> _Data for processing_:
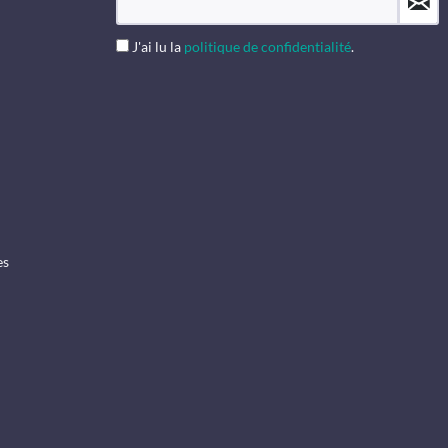
J'ai lu la
politique de confidentialité
.
es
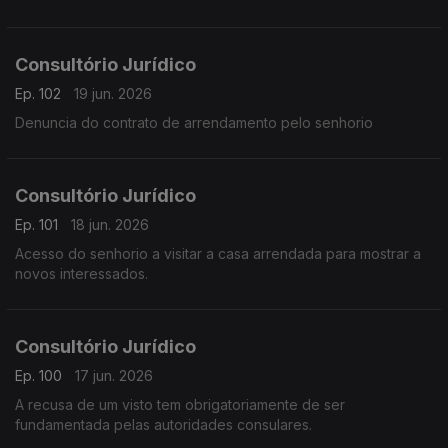
Consultório Jurídico
Ep. 102
19 jun. 2026
Denuncia do contrato de arrendamento pelo senhorio
Consultório Jurídico
Ep. 101
18 jun. 2026
Acesso do senhorio a visitar a casa arrendada para mostrar a
novos interessados.
Consultório Jurídico
Ep. 100
17 jun. 2026
A recusa de um visto tem obrigatoriamente de ser
fundamentada pelas autoridades consulares.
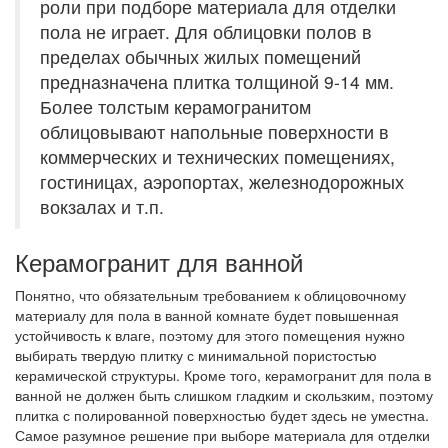
роли при подборе материала для отделки
пола не играет. Для облицовки полов в
пределах обычных жилых помещений
предназначена плитка толщиной 9-14 мм.
Более толстым керамогранитом
облицовывают напольные поверхности в
коммерческих и технических помещениях,
гостиницах, аэропортах, железнодорожных
вокзалах и т.п.
Керамогранит для ванной
Понятно, что обязательным требованием к облицовочному
материалу для пола в ванной комнате будет повышенная
устойчивость к влаге, поэтому для этого помещения нужно
выбирать твердую плитку с минимальной пористостью
керамической структуры. Кроме того, керамогранит для пола в
ванной не должен быть слишком гладким и скользким, поэтому
плитка с полированной поверхностью будет здесь не уместна.
Самое разумное решение при выборе материала для отделки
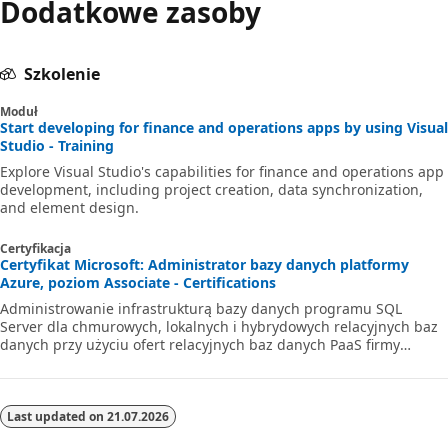
Dodatkowe zasoby
Szkolenie
Moduł
Start developing for finance and operations apps by using Visual
Studio - Training
Explore Visual Studio's capabilities for finance and operations app
development, including project creation, data synchronization,
and element design.
Certyfikacja
Certyfikat Microsoft: Administrator bazy danych platformy
Azure, poziom Associate - Certifications
Administrowanie infrastrukturą bazy danych programu SQL
Server dla chmurowych, lokalnych i hybrydowych relacyjnych baz
danych przy użyciu ofert relacyjnych baz danych PaaS firmy
Microsoft.
Last updated on
21.07.2026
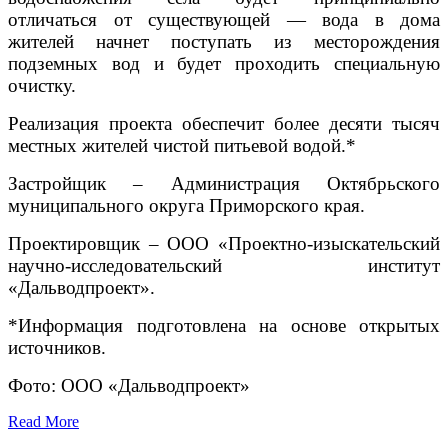
отличаться от существующей — вода в дома
жителей начнет поступать из месторождения
подземных вод и будет проходить специальную
очистку.
Реализация проекта обеспечит более десяти тысяч
местных жителей чистой питьевой водой.*
Застройщик – Администрация Октябрьского
муниципального округа Приморского края.
Проектировщик – ООО «Проектно-изыскательский
научно-исследовательский институт
«Дальводпроект».
*Информация подготовлена на основе открытых
источников.
Фото: ООО «Дальводпроект»
Read More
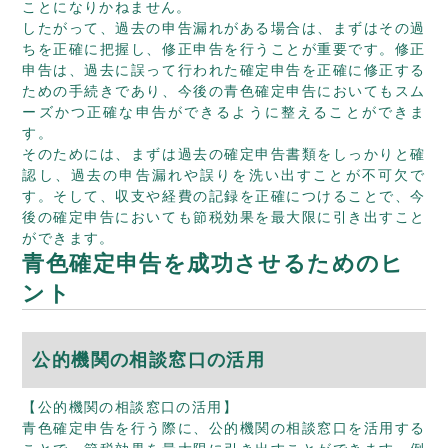
ことになりかねません。
したがって、過去の申告漏れがある場合は、まずはその過
ちを正確に把握し、修正申告を行うことが重要です。修正
申告は、過去に誤って行われた確定申告を正確に修正する
ための手続きであり、今後の青色確定申告においてもスム
ーズかつ正確な申告ができるように整えることができま
す。
そのためには、まずは過去の確定申告書類をしっかりと確
認し、過去の申告漏れや誤りを洗い出すことが不可欠で
す。そして、収支や経費の記録を正確につけることで、今
後の確定申告においても節税効果を最大限に引き出すこと
ができます。
青色確定申告を成功させるためのヒ
ント
公的機関の相談窓口の活用
【公的機関の相談窓口の活用】
青色確定申告を行う際に、公的機関の相談窓口を活用する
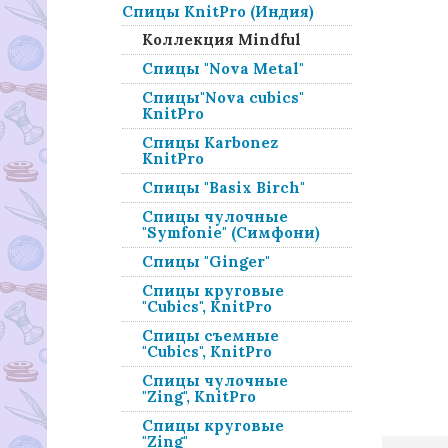
Спицы KnitPro (Индия)
Коллекция Mindful
Спицы "Nova Metal"
Спицы"Nova cubics"
KnitPro
Спицы Karbonez
KnitPro
Спицы "Basix Birch"
Спицы чулочные
"Symfonie" (Симфони)
Спицы "Ginger"
Спицы круговые
"Cubics", KnitPro
Спицы съемные
"Cubics", KnitPro
Спицы чулочные
"Zing", KnitPro
Спицы круговые
"Zing"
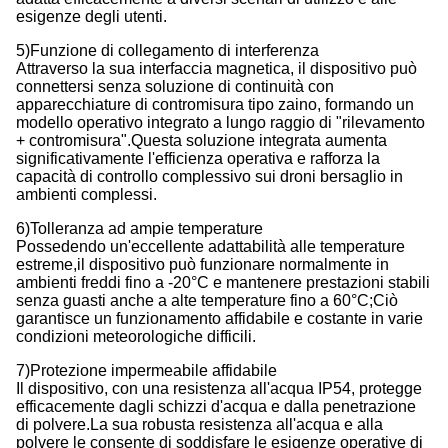
esigenze degli utenti.
5)Funzione di collegamento di interferenza
Attraverso la sua interfaccia magnetica, il dispositivo può
connettersi senza soluzione di continuità con
apparecchiature di contromisura tipo zaino, formando un
modello operativo integrato a lungo raggio di "rilevamento
+ contromisura".Questa soluzione integrata aumenta
significativamente l'efficienza operativa e rafforza la
capacità di controllo complessivo sui droni bersaglio in
ambienti complessi.
6)Tolleranza ad ampie temperature
Possedendo un'eccellente adattabilità alle temperature
estreme,il dispositivo può funzionare normalmente in
ambienti freddi fino a -20°C e mantenere prestazioni stabili
senza guasti anche a alte temperature fino a 60°C;Ciò
garantisce un funzionamento affidabile e costante in varie
condizioni meteorologiche difficili.
7)Protezione impermeabile affidabile
Il dispositivo, con una resistenza all'acqua IP54, protegge
efficacemente dagli schizzi d'acqua e dalla penetrazione
di polvere.La sua robusta resistenza all'acqua e alla
polvere le consente di soddisfare le esigenze operative di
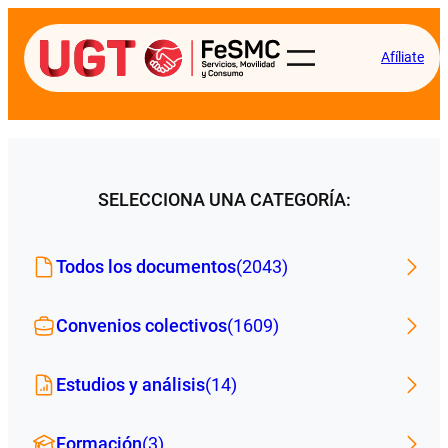
Afíliate
SELECCIONA UNA CATEGORÍA:
Todos los documentos
(2043)
Convenios colectivos
(1609)
Estudios y análisis
(14)
Formación
(3)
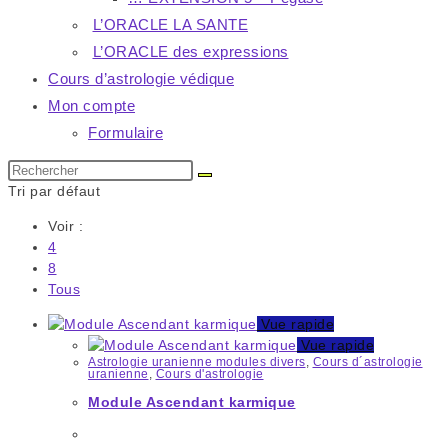
L’ORACLE LA SANTE
L’ORACLE des expressions
Cours d’astrologie védique
Mon compte
Formulaire
Rechercher
sur
Tri par défaut
ce
Voir :
site
4
8
Tous
Vue rapide
Vue rapide
Astrologie uranienne modules divers
,
Cours d´astrologie
uranienne
,
Cours d'astrologie
Module Ascendant karmique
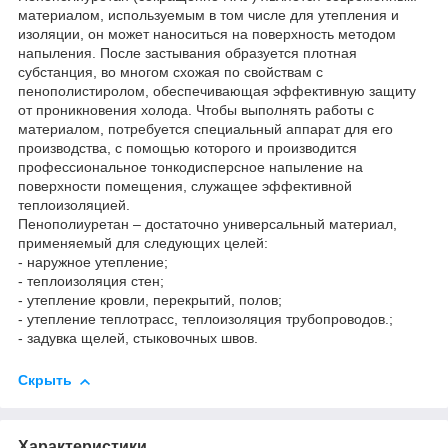
материалом, используемым в том числе для утепления и
изоляции, он может наноситься на поверхность методом
напыления. После застывания образуется плотная
субстанция, во многом схожая по свойствам с
пенополистиролом, обеспечивающая эффективную защиту
от проникновения холода. Чтобы выполнять работы с
материалом, потребуется специальный аппарат для его
производства, с помощью которого и производится
профессиональное тонкодисперсное напыление на
поверхности помещения, служащее эффективной
теплоизоляцией.
Пенополиуретан – достаточно универсальный материал,
применяемый для следующих целей:
- наружное утепление;
- теплоизоляция стен;
- утепление кровли, перекрытий, полов;
- утепление теплотрасс, теплоизоляция трубопроводов.;
- задувка щелей, стыковочных швов.
Скрыть
Характеристики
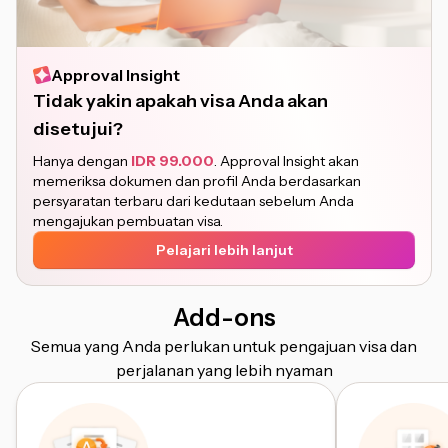
Approval Insight
Tidak yakin apakah visa Anda akan
disetujui?
Hanya dengan
IDR 99.000
. Approval Insight akan
memeriksa dokumen dan profil Anda berdasarkan
persyaratan terbaru dari kedutaan sebelum Anda
mengajukan pembuatan visa.
Pelajari lebih lanjut
Add-ons
Semua yang Anda perlukan untuk pengajuan visa dan
perjalanan yang lebih nyaman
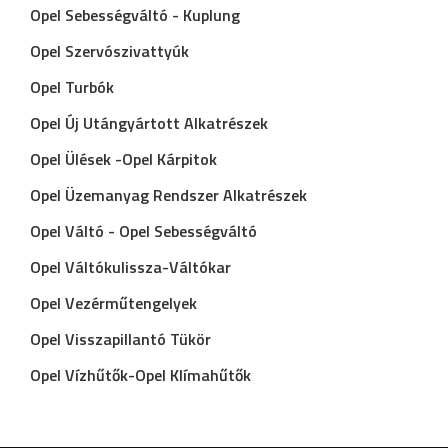
Opel Sebességváltó - Kuplung
Opel Szervószivattyúk
Opel Turbók
Opel Új Utángyártott Alkatrészek
Opel Ülések -Opel Kárpitok
Opel Üzemanyag Rendszer Alkatrészek
Opel Váltó - Opel Sebességváltó
Opel Váltókulissza-Váltókar
Opel Vezérműtengelyek
Opel Visszapillantó Tükör
Opel Vízhűtők-Opel Klímahűtők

> _Exercise description_:
Leaving out the pictures, please output the lines in the entries above from the one with "polvere le consente" through the one with "поверхности помещения, служащее эффективной", exactly as they are.

> _Answer to this task_:
polvere le consente di soddisfare le esigenze operative di
Afíliate
SELECCIONA UNA CATEGORÍA:
Todos los documentos
(2043)
Convenios colectivos
(1609)
Estudios y análisis
(14)
Formación
(3)
L’ORACLE LA SANTE
L’ORACLE des expressions
Cours d’astrologie védique
Mon compte
Formulaire
Rechercher
sur
Tri par défaut
ce
Voir :
site
4
8
Tous
Vue rapide
Vue rapide
Astrologie uranienne modules divers
,
Cours d´astrologie
uranienne
,
Cours d'astrologie
Module Ascendant karmique
материалом, используемым в том числе для утепления и
изоляции, он может наноситься на поверхность методом
напыления. После застывания образуется плотная
субстанция, во многом схожая по свойствам с
пенополистиролом, обеспечивающая эффективную защиту
от проникновения холода. Чтобы выполнять работы с
материалом, потребуется специальный аппарат для его
производства, с помощью которого и производится
профессиональное тонкодисперсное напыление на
поверхности помещения, служащее эффективной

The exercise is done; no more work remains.